Hasn't this been the case for 4-5 months? I remember getting an email from
Stripe about this back in September or October 2019, or was that PayPal?

The only thing that really bugs me a lot about Stripe (to the point where I've
considered moving to Braintree for my next project) is how they handle fraud
detection.

Stripe has all the power to prevent many forms of fraud and provides this as a
service as long as you pay a premium for it in the form of Radar. You have to
pay extra on top of the 2.9% + 30c per transaction to get this protection.

But instead of providing Radar as a base service to all customers for the
standard rates, they would rather you have fraudulent transactions against
your account because they profit from "dispute fees", which is usually $17 or
so per dispute that the merchant has to pay out of pocket, where Stripe takes
some cut of that and the bank takes the rest of the cut.

It just feels super scammy of Stripe to not offer Radar as a thing you get by
default, since it's so beneficial to have and business owners are powerless in
preventing fraud on their own because they don't have hundreds of millions of
transactions of data to lean against and a way to perform analysis on the
transaction before it happens since merchants aren't directly in contact with
credit card vendors (that's why we use Stripe).

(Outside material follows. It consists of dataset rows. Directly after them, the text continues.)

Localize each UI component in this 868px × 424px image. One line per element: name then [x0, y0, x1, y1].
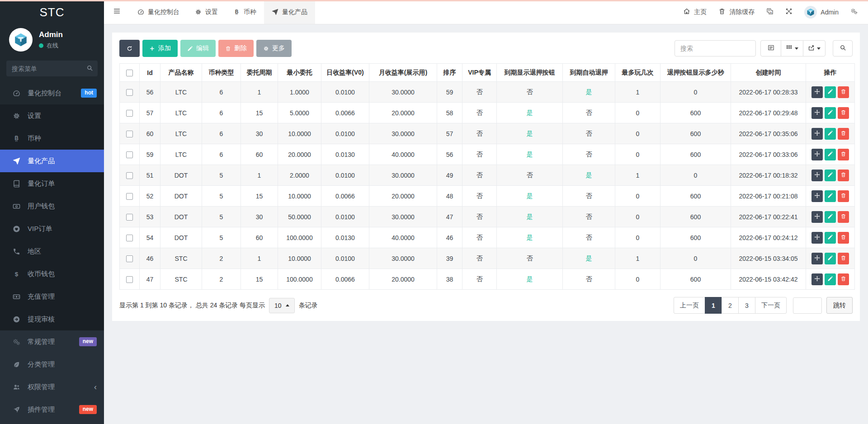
sidebar-item-label: 量化订单 [28, 179, 55, 188]
sidebar-item-量化产品[interactable]: 量化产品 [0, 150, 104, 172]
cell-period: 30 [241, 123, 278, 144]
move-row-button[interactable] [811, 232, 823, 244]
columns-button[interactable] [781, 40, 803, 57]
delete-row-button[interactable] [838, 211, 849, 223]
money-icon [12, 293, 21, 301]
navbar-item-fullscreen[interactable] [779, 0, 798, 24]
move-row-button[interactable] [811, 170, 823, 181]
sidebar-search-input[interactable] [6, 61, 98, 76]
search-submit-button[interactable] [833, 40, 853, 57]
sidebar-item-提现审核[interactable]: 提现审核 [0, 308, 104, 330]
move-row-button[interactable] [811, 253, 823, 264]
navbar-item-gears[interactable] [844, 0, 863, 24]
row-checkbox[interactable] [126, 89, 133, 96]
export-button[interactable] [803, 40, 826, 57]
more-button[interactable]: 更多 [256, 40, 292, 57]
delete-row-button[interactable] [838, 107, 849, 119]
jump-button[interactable]: 跳转 [826, 297, 853, 314]
move-row-button[interactable] [811, 86, 823, 98]
edit-row-button[interactable] [825, 86, 836, 98]
navbar-item-Admin[interactable]: Admin [798, 0, 844, 24]
cube-logo-icon [13, 32, 28, 47]
edit-row-button[interactable] [825, 149, 836, 160]
row-checkbox[interactable] [126, 214, 133, 221]
navbar-item-主页[interactable]: 主页 [677, 0, 712, 24]
sidebar-item-权限管理[interactable]: 权限管理‹ [0, 376, 104, 398]
tab-设置[interactable]: 设置 [187, 0, 226, 24]
edit-row-button[interactable] [825, 253, 836, 264]
edit-row-button[interactable] [825, 107, 836, 119]
row-checkbox[interactable] [126, 255, 133, 262]
move-row-button[interactable] [811, 211, 823, 223]
cell-min_entrust: 10.0000 [278, 123, 321, 144]
row-checkbox[interactable] [126, 151, 133, 158]
delete-row-button[interactable] [838, 273, 849, 285]
edit-row-button[interactable] [825, 273, 836, 285]
toolbar: 添加 编辑 删除 更多 [119, 40, 853, 57]
move-row-button[interactable] [811, 190, 823, 202]
edit-row-button[interactable] [825, 128, 836, 140]
delete-row-button[interactable] [838, 232, 849, 244]
tab-量化产品[interactable]: 量化产品 [264, 0, 315, 24]
sidebar-item-量化订单[interactable]: 量化订单 [0, 172, 104, 195]
gears-icon [12, 338, 21, 346]
select-all-checkbox[interactable] [126, 70, 133, 76]
refresh-button[interactable] [119, 40, 140, 57]
edit-row-button[interactable] [825, 211, 836, 223]
paper-plane-icon [12, 157, 21, 165]
page-size-select[interactable]: 10 [269, 298, 295, 313]
jump-page-input[interactable] [793, 297, 822, 314]
row-checkbox[interactable] [126, 172, 133, 179]
tab-币种[interactable]: B币种 [226, 0, 264, 24]
delete-row-button[interactable] [838, 190, 849, 202]
row-checkbox[interactable] [126, 276, 133, 283]
delete-row-button[interactable] [838, 128, 849, 140]
edit-row-button[interactable] [825, 232, 836, 244]
row-checkbox[interactable] [126, 110, 133, 117]
delete-row-button[interactable] [838, 86, 849, 98]
sidebar-item-收币钱包[interactable]: $收币钱包 [0, 263, 104, 285]
sidebar-item-VIP订单[interactable]: VIP订单 [0, 217, 104, 240]
sidebar-item-插件管理[interactable]: 插件管理new [0, 398, 104, 421]
row-checkbox[interactable] [126, 131, 133, 137]
table-search-input[interactable] [675, 40, 756, 57]
page-button-2[interactable]: 2 [722, 297, 739, 314]
move-row-button[interactable] [811, 149, 823, 160]
cell-period: 1 [241, 248, 278, 269]
sidebar-item-设置[interactable]: 设置 [0, 104, 104, 127]
sidebar-item-地区[interactable]: 地区 [0, 240, 104, 263]
navbar-item-清除缓存[interactable]: 清除缓存 [712, 0, 760, 24]
sidebar-item-充值管理[interactable]: 充值管理 [0, 285, 104, 308]
delete-row-button[interactable] [838, 149, 849, 160]
sidebar-item-量化控制台[interactable]: 量化控制台hot [0, 82, 104, 104]
sidebar-item-常规管理[interactable]: 常规管理new [0, 330, 104, 353]
next-page-button[interactable]: 下一页 [755, 297, 787, 314]
edit-row-button[interactable] [825, 170, 836, 181]
edit-button[interactable]: 编辑 [180, 40, 216, 57]
add-button[interactable]: 添加 [142, 40, 178, 57]
edit-row-button[interactable] [825, 190, 836, 202]
delete-row-button[interactable] [838, 170, 849, 181]
page-button-1[interactable]: 1 [705, 297, 722, 314]
sidebar-item-label: 权限管理 [28, 383, 55, 391]
sidebar-item-分类管理[interactable]: 分类管理 [0, 353, 104, 376]
cell-id: 53 [140, 207, 160, 227]
prev-page-button[interactable]: 上一页 [674, 297, 705, 314]
move-row-button[interactable] [811, 107, 823, 119]
cell-min_entrust: 20.0000 [278, 144, 321, 165]
delete-row-button[interactable] [838, 253, 849, 264]
page-button-3[interactable]: 3 [738, 297, 755, 314]
detail-view-button[interactable] [760, 40, 781, 57]
sidebar-item-label: 插件管理 [28, 405, 55, 414]
sidebar-item-币种[interactable]: B币种 [0, 127, 104, 150]
sidebar-toggle-button[interactable] [104, 0, 130, 24]
cell-refund_btn_seconds: 0 [660, 82, 731, 103]
row-checkbox[interactable] [126, 193, 133, 200]
move-row-button[interactable] [811, 128, 823, 140]
navbar-item-translate[interactable]: A [760, 0, 779, 24]
sidebar-item-用户钱包[interactable]: 用户钱包 [0, 195, 104, 217]
move-row-button[interactable] [811, 273, 823, 285]
row-checkbox[interactable] [126, 235, 133, 241]
tab-量化控制台[interactable]: 量化控制台 [130, 0, 187, 24]
delete-button[interactable]: 删除 [218, 40, 254, 57]
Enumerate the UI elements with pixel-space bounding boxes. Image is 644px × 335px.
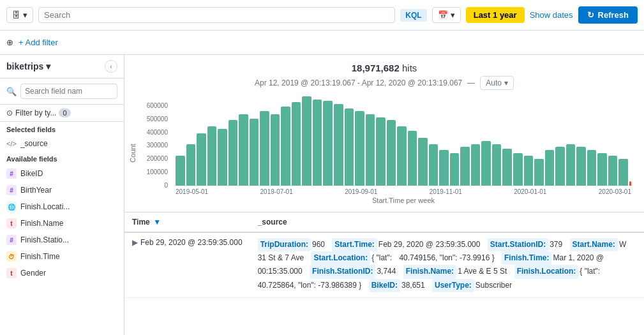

I actually talked to support about this once in an email a few weeks ago, and
the email began with them saying it's the merchant's responsibility to deal
with fraud but by the end of the email discussion, support completely switched
their position and said Stripe has the power to prevent it and they will pass
my feedback to their product team. Which of course really means "ok, you win,
Stripe is really responsible for fraud detection and we can totally do it, but
we're never going to give it to customers out of the box because we profit
from fraud regardless of you paying for Radar".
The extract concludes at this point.